Cara Elisabeta Benedito,

Como esta é a primeira carta que direciono a você, não sei como seria apropriado chamá-la, por isso opto pela formalidade, entendo que deveríamos deixar essa questão de lado, tendo por certo que futuramente seremos marido e mulher.

Meu pai instruiu-me a escrevê-la. Segundo ele, seria de bom grado que eu conhecesse relativamente a minha esposa antes do casamento, mesmo que não fisicamente, como é o caso e bem sabes.

Estou planejando lhe enviar a algum tempo. Afinal de contas, estamos noivos desde que nascemos. Escrevi alguns rascunhos, mas nunca consegui de fato mandar, não tinha ideia do teor das cartas, então dissertar um conteúdo era uma tarefa difícil.

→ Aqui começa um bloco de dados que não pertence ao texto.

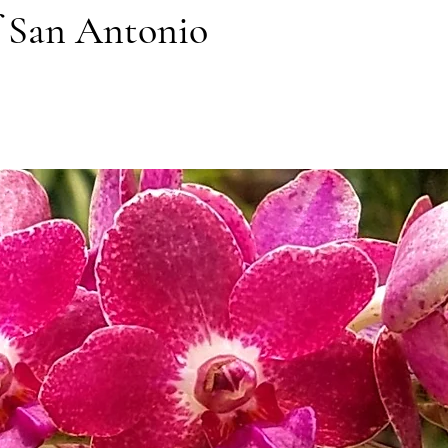
f San Antonio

Contudo, nesta carta, com a minha inutilidade em desbravar algum tema para iniciarmos uma conversação, deixo por introduzir a minha falta de capacidade. Espero que consigamos desenvolver algum assunto.

Com apreço, Darcy Williamson.”

Elisabeta estava sentada na poltrona na sala da mansão Benedito lendo a carta que seu pai havia acabado de lhe entregar, remetida por Darcy Williamson. A moça manteve a testa franzida durante toda a leitura do conteúdo. Ele realmente lhe endereçou uma carta dizendo que lhe enviou uma carta? Aquilo parecia um tanto patético e ilógico. Revirou os olhos, confirmando seu pensamento em relação àquele casamento.

Elisabeta era uma mulher de 22 anos, conhecida por sua independência e coragem. Morava no Vale do Café, cidade localizada no interior de São Paulo. Abastada de riquezas, Elisabeta nascera em berço de ouro, tendo tudo que a vida poderia oferecer a um indivíduo, porém era a filha mais velha de outras cinco irmãs: e esse era seu maior problema.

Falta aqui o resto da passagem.